A career criminal’s legal challenge to a ban on prisoner voting has begun in the Court of Appeal.
Arthur Taylor and six other inmates claim they were unlawfully barred from voting in the 2014 general election.
In 2010 Parliament passed a law preventing all sentenced prisoners from voting, regardless of the length of their sentence.
However earlier electoral legislation allowed prisoners serving a jail term of less than three years to vote.
At the time the legislation was being considered, the Attorney-General warned Parliament that a blanket ban contravened the Bill of Rights, but the law was passed anyway.
Under New Zealand law, Parliament can pass legislation that is inconsistent with the Bill of Rights if there are justifiable grounds for doing so.
At an earlier hearing, the High Court ruled against Taylor, saying while the ban was inconsistent with the Bill of Rights, it could not overturn the legislation because Parliament had passed it lawfully.
In a following case in 2016, Taylor and the other inmates claimed that the ban was not lawful, because changes to who could vote needed to be passed with a 75 percent majority.

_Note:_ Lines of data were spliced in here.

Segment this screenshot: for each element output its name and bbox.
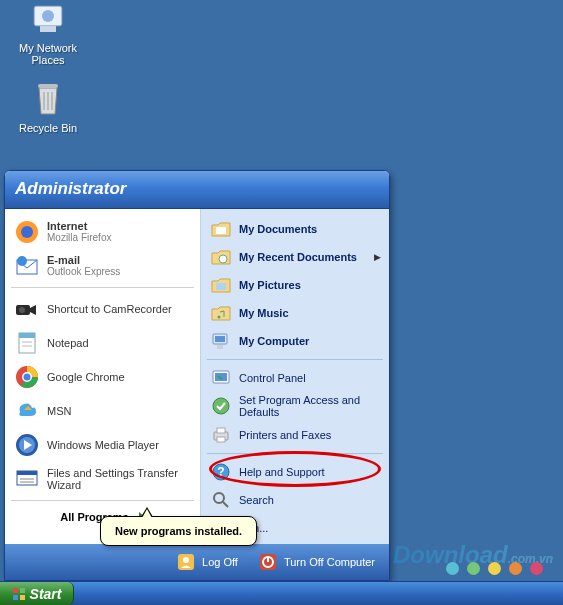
svg-text:?: ? [217, 465, 224, 479]
folder-documents-icon [209, 217, 233, 241]
separator [11, 287, 194, 288]
email-item[interactable]: E-mailOutlook Express [9, 249, 196, 283]
desktop-icon-my-network-places[interactable]: My Network Places [8, 0, 88, 66]
msn-item[interactable]: MSN [9, 394, 196, 428]
computer-icon [209, 329, 233, 353]
svg-rect-2 [40, 26, 56, 32]
svg-rect-26 [216, 227, 226, 234]
windows-logo-icon [12, 587, 26, 601]
recycle-bin-icon [8, 78, 88, 120]
svg-rect-50 [13, 588, 18, 593]
desktop-icon-label: Recycle Bin [8, 122, 88, 134]
svg-point-41 [214, 493, 224, 503]
folder-recent-icon [209, 245, 233, 269]
svg-rect-14 [19, 333, 35, 338]
desktop-icon-recycle-bin[interactable]: Recycle Bin [8, 78, 88, 134]
svg-point-29 [218, 315, 221, 318]
username-label: Administrator [15, 179, 126, 199]
svg-point-1 [42, 10, 54, 22]
folder-music-icon [209, 301, 233, 325]
help-support-item[interactable]: ? Help and Support [205, 458, 385, 486]
submenu-arrow-icon: ▶ [374, 252, 381, 262]
search-icon [209, 488, 233, 512]
svg-point-27 [219, 255, 227, 263]
svg-point-12 [19, 307, 25, 313]
svg-rect-32 [217, 345, 223, 349]
transfer-wizard-icon [13, 465, 41, 493]
svg-rect-3 [38, 84, 58, 88]
svg-point-35 [213, 398, 229, 414]
svg-point-19 [24, 373, 31, 380]
printers-faxes-item[interactable]: Printers and Faxes [205, 421, 385, 449]
chrome-icon [13, 363, 41, 391]
svg-rect-53 [20, 595, 25, 600]
printer-icon [209, 423, 233, 447]
svg-line-42 [223, 502, 228, 507]
start-menu-left-pane: InternetMozilla Firefox E-mailOutlook Ex… [5, 209, 200, 544]
start-menu: Administrator InternetMozilla Firefox E-… [4, 170, 390, 581]
control-panel-icon [209, 366, 233, 390]
desktop-icon-label: My Network Places [8, 42, 88, 66]
new-programs-tooltip: New programs installed. [100, 516, 257, 546]
search-item[interactable]: Search [205, 486, 385, 514]
outlook-express-icon [13, 252, 41, 280]
my-documents-item[interactable]: My Documents [205, 215, 385, 243]
camrecorder-item[interactable]: Shortcut to CamRecorder [9, 292, 196, 326]
svg-rect-51 [20, 588, 25, 593]
svg-point-10 [17, 256, 27, 266]
turnoff-button[interactable]: Turn Off Computer [258, 552, 375, 572]
svg-point-46 [183, 557, 189, 563]
start-menu-header: Administrator [5, 171, 389, 209]
program-access-icon [209, 394, 233, 418]
svg-rect-38 [217, 437, 225, 442]
wmp-item[interactable]: Windows Media Player [9, 428, 196, 462]
svg-point-8 [21, 226, 33, 238]
logoff-icon [176, 552, 196, 572]
start-menu-right-pane: My Documents My Recent Documents ▶ My Pi… [200, 209, 389, 544]
power-icon [258, 552, 278, 572]
svg-rect-23 [17, 471, 37, 475]
internet-item[interactable]: InternetMozilla Firefox [9, 215, 196, 249]
media-player-icon [13, 431, 41, 459]
logoff-button[interactable]: Log Off [176, 552, 238, 572]
msn-icon [13, 397, 41, 425]
svg-rect-31 [215, 336, 225, 342]
camrecorder-icon [13, 295, 41, 323]
separator [11, 500, 194, 501]
program-access-item[interactable]: Set Program Access and Defaults [205, 392, 385, 421]
my-music-item[interactable]: My Music [205, 299, 385, 327]
taskbar: Start [0, 581, 563, 605]
my-computer-item[interactable]: My Computer [205, 327, 385, 355]
fstw-item[interactable]: Files and Settings Transfer Wizard [9, 462, 196, 496]
network-places-icon [8, 0, 88, 40]
chrome-item[interactable]: Google Chrome [9, 360, 196, 394]
help-icon: ? [209, 460, 233, 484]
separator [207, 453, 383, 454]
notepad-icon [13, 329, 41, 357]
firefox-icon [13, 218, 41, 246]
my-pictures-item[interactable]: My Pictures [205, 271, 385, 299]
svg-rect-52 [13, 595, 18, 600]
svg-rect-28 [216, 283, 226, 290]
control-panel-item[interactable]: Control Panel [205, 364, 385, 392]
separator [207, 359, 383, 360]
svg-rect-37 [217, 428, 225, 433]
my-recent-docs-item[interactable]: My Recent Documents ▶ [205, 243, 385, 271]
folder-pictures-icon [209, 273, 233, 297]
start-menu-footer: Log Off Turn Off Computer [5, 544, 389, 580]
notepad-item[interactable]: Notepad [9, 326, 196, 360]
start-button[interactable]: Start [0, 582, 74, 605]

However, the High Court ruled in its judgment that the 75 percent majority only applied to changing the voting age.
The group also tried to argue that Māori prisoners had their human rights breached, because the large number of Māori prisoners meant they were disproportionately affected by the ban.
The court also dismissed that claim.
Taylor is currently serving a 17-year cumulative sentence in the high-security A Block at Paremoremo and will be released in 2022, unless he is granted parole earlier.